À propos de Moo Pak, de Gabriel Josipovici [trad. Bernard Hoepffner, Quidam 2011]
« Pour rendre une chose compréhensible nous sommes obligés d’exagérer (…), seule l’exagération rend les choses vivantes », affirme quelque part le narrateur d’Extinction le dernier et magistral roman de Thomas Bernhard. Cette affirmation, Jack Toledano, écrivain d’origine juive égyptienne installé en Angleterre depuis de nombreuses décennies, et personnage principal de Moo Pak, semble l’avoir fait sienne.
Toledano est un marcheur, il aime se promener longuement dans les parcs, les cimetières et les rues de Londres. Il aime marcher en compagnie, car ainsi, il peut discourir : « Londres est le paradis des marcheurs (…), mais il faut savoir où aller. Paris est pour le flâneur (…), mais Londres est pour le marcheur. La seule façon de penser (…), c’est assis à un bureau, la seule façon de parler, c’est en marchant ». Il a donc besoin d’un compagnon pour ses longues promenades réflexives, en l'occurrence un dénommé Damien Anderson. Ce compagnon est peut-être écrivain lui aussi - encore que rien ne nous soit dit à ce propos - mais est surtout celui qui reçoit le discours – la logorrhée pourrait-on dire – de Jack Toledano, il est celui qui nous la fait parvenir.
Voilà donc le dispositif narratif de ce roman de l’écrivain anglais Gabriel Josipovici, qui, comme son personnage, est d’origine juive égyptienne : deux écrivains marcheurs dialoguent dans l’immensité de Londres, mais ce dialogue ne nous parvient qu’amputé, puisque ce n’est que la voix de Toledano que nous entendrons, tandis que l’autre protagoniste se limite à rapporter les propos de son compagnon et à nous donner quelques informations géographiques des lieux où ils marchent et parlent. Dès lors, voilà le lecteur plongé tête la première dans la diarrhée verbale infatigable de Jack Toledano. Seules les quelques indications de lieux et de déplacements fournies par Damien Anderson nous permettent de prendre un peu de distance face au flux infernal et sans relativisation de Toledano.

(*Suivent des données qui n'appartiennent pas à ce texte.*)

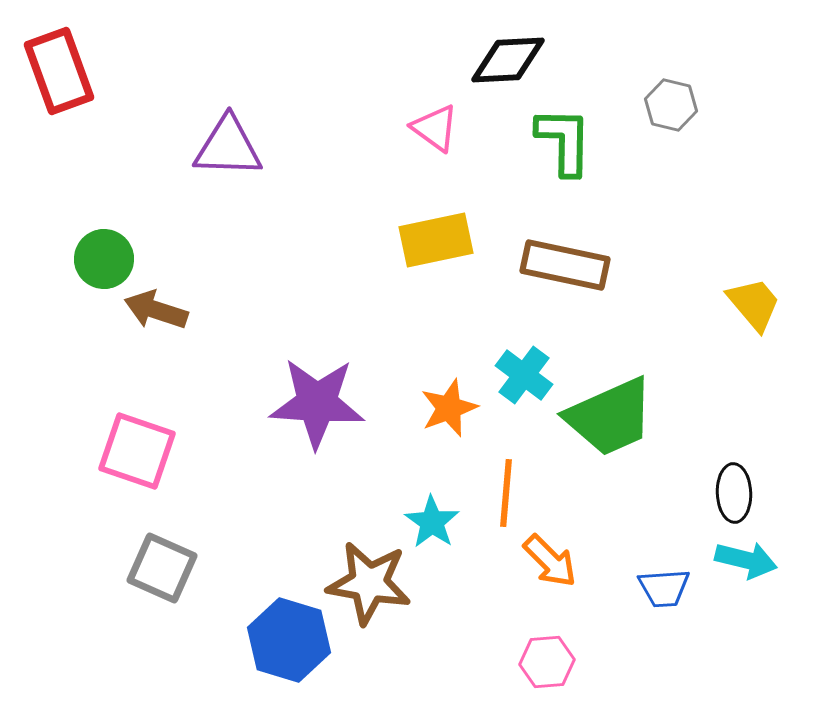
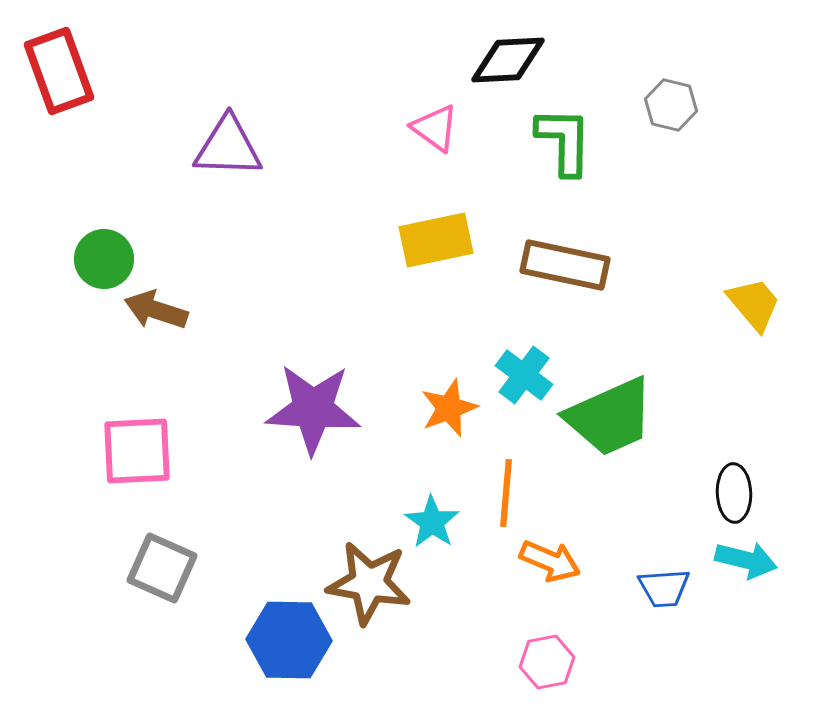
purple star: moved 4 px left, 6 px down
pink square: rotated 22 degrees counterclockwise
orange arrow: rotated 22 degrees counterclockwise
blue hexagon: rotated 16 degrees counterclockwise
pink hexagon: rotated 6 degrees counterclockwise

Toledano est un écrivain qui n’arrive pas à progresser sur un projet d’opus magnum qui l’occupe depuis des années. Ce projet a quelque chose à voir avec l’histoire de Jonathan Swift, et avec l’histoire de Moor Park, manoir où Swift vécut, et avec les multiples incarnations de ce lieu au court des siècles. Mais Toledano est surtout l’infatigable contempteur d’un monde dans lequel il ne se reconnaît pas, où il ne se sent – en tant que juif égyptien expatrié par la force des choses et de l’histoire – chez lui nulle part. C’est donc un long exercice d’exagération critique que ce Moo Pak va développer et étendre, le flux d’une pensée univoque, violente, hirsute, souvent rationnelle, mais animé par une mauvaise foi difficile à contrebalancer, animé au fond par quelque chose de l’ordre du désespoir. Difficile évidemment, de ne pas penser, comme je le suggérais au début de cette note, à Thomas Bernhard. Mais là où l’écrivain autrichien excellait dans un exercice de détestation raisonné d’une Autriche veule qui n’aurait pas réglé ces comptes avec un lourd passé, Josipovici nous propose avant tout un exercice de l’exagération.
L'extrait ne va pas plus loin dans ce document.